Reputation: 2999
Alright, so I know that you should always close your streams and other native resources, but I am currently not sure why.
I see one reason for why and that is because of the limited amount of resources available and you want to release them as soon as you are done with them. But lets assume that your application doesn't use that many resources, then there shouldn't be a need to close the resource right?
Especially since you have the finalize()
block that should close all native resources when the GC gets to it.
Upvotes: 1
Views: 884
Reputation: 298153
The assumption that “you have the finalize()
block that should close all native resources when the GC gets to it” is wrong in the first place. There is no guaranty that every object representing a native resource has such a finalize()
method.
Second, a resource isn’t necessarily a native
resource.
When you have, e.g. a BufferedOutputStream
, an ObjectOutputStream
, or a ZipOutputStream
wrapping a FileOutputStream
, the latter likely has a finalize()
method to free the underlying native resource (that’s implementation dependent), but that doesn’t write any pending data of the wrapper stream needed to have correctly written data. Closing the wrapper stream is mandatory to ensure that the written output is complete.
Naively adding a finalize()
method to these wrapper stream classes to close them would not work. When the stream object gets collected, it implies that there is no reference to it, in other words there is no directed application→wrapper stream→native stream graph anymore. Since object graphs could be cyclic, there is no guaranty that an expensive search for an order among dead objects would succeed, and that’s why the JVM doesn’t even try.
Or, as the specification puts it:
The Java programming language imposes no ordering on
finalize
method calls. Finalizers may be called in any order, or even concurrently.
Therefore, a finalize()
method of a wrapper would not be guaranteed to be called before the finalize()
method of underlying native stream, thus, the underlying native stream might have been finalized and closed before the wrapper stream making it impossible to write the pending data.
And the rabbit hole goes even deeper. Object instances are maintained by the JVM as needed by the code, but the code can get optimized to use encapsulated data directly. If the wrapper stream class had a finalize()
method, you might find out that the wrapper instance can be freed even earlier than expected, as discussed in finalize() called on strongly reachable object in Java 8.
Or, in short, explicit closing is the only way to ensure that it happens exactly at the right point of time.
Upvotes: 1
Reputation: 272
Firstly finalize is never guaranteed to be called by the GC, so you cannot rely on it.
Secondly, in a real world application the amount of resources needed by your application changes, hence you shouldn't rely on assumptions and you should free up as many resources as you can to provide the best possible performance.

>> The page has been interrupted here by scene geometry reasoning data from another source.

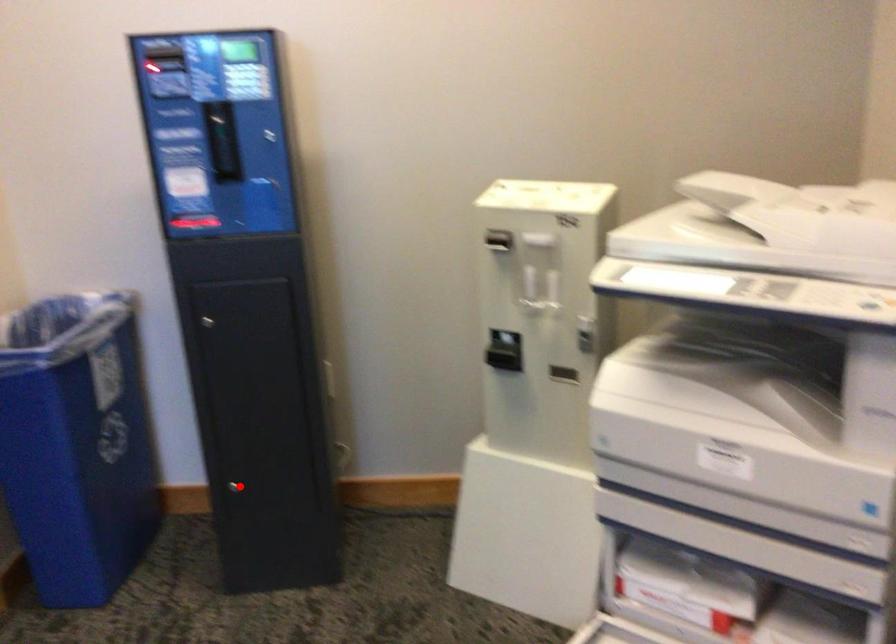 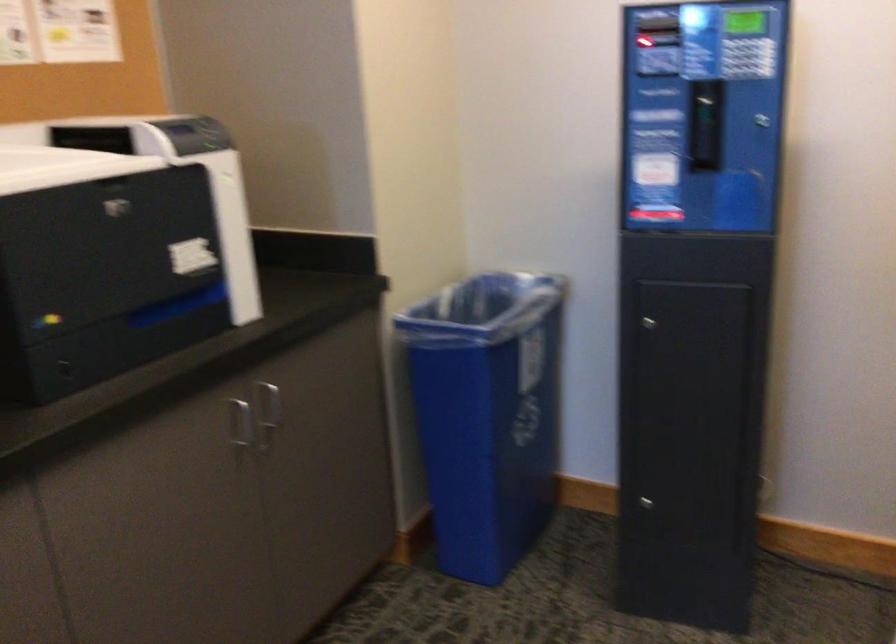 Question: A red point is marked in image1. In image2, is the corresponding 3D point closer to the camera or farther? Reply with the corresponding letter.

Choices:
 (A) The corresponding 3D point is closer.
 (B) The corresponding 3D point is farther.

Answer: (A) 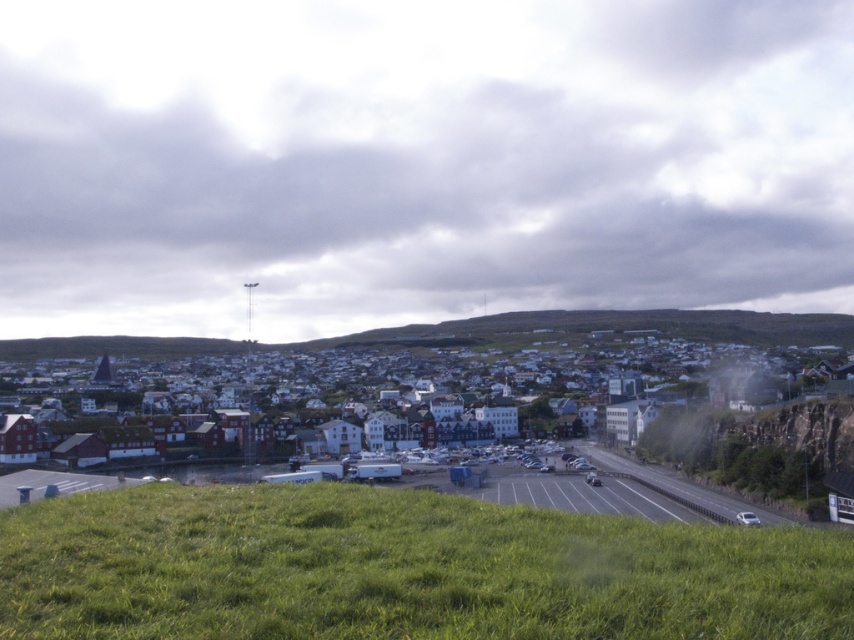 Is green grassy field at lower center thinner than white matte buildings at center?

Yes, green grassy field at lower center is thinner than white matte buildings at center.

Which of these two, green grassy field at lower center or white matte buildings at center, stands shorter?

green grassy field at lower center

Identify the location of green grassy field at lower center. (401, 570).

The width and height of the screenshot is (854, 640). What are the coordinates of `green grassy field at lower center` in the screenshot? It's located at (401, 570). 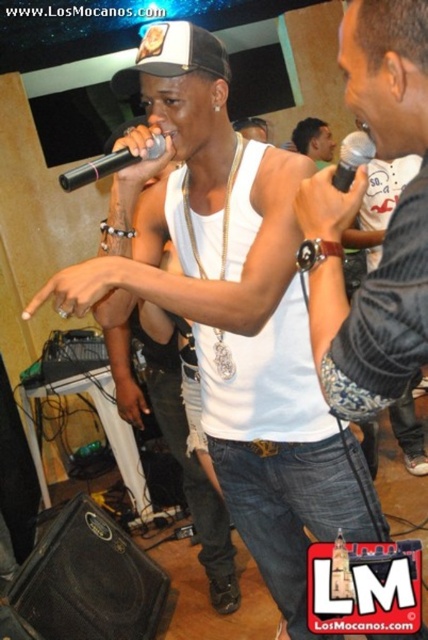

In my opinion the key words are performance, availability, scalability.
Upvotes: 1
Reputation: 140457
Simple: you always strive to do the right thing.
Building an application on assumptions such as "it doesn't use many resources" is a wrong approach. Instead: you focus on getting your logic right.
You see: the thing with real world application is: when they are helpful, they will be used. And as soon as you have users, you will be dealing with additional requirements. That results in you enhancing and maintaining your code. And as a result of that, any "compromise" that you made earlier on ("it's just a small thing, so who cares") has the potential to make such activities much harder than the ought be.
In other words: you should strive to build applications that are "correct". You don't write sloppy code because it "doesn't matter". Because you very often can not predict if your code doesn't become "important" at some point - and then your sins will come back biting you.
And no, finalize isn't the answer to anything ( see here ). You care about all resources that your code is using, and you carefully make sure that resources have a well defined life cycle.
Upvotes: 1
Reputation: 4307
As a Java developer, you have little control over when, or even if, finalizers are invoked. If your resources are in limited supply (database connections, for example), or create additional threads that have to be serviced, or hold locks, or use substantial memory, then you need to exercise control over when they are allocated and freed. It isn't always obvious what the implications are for keeping a resource allocated, and it's always safer to minimize the scope and duration of your resource usage, so far as the logic of the application allows.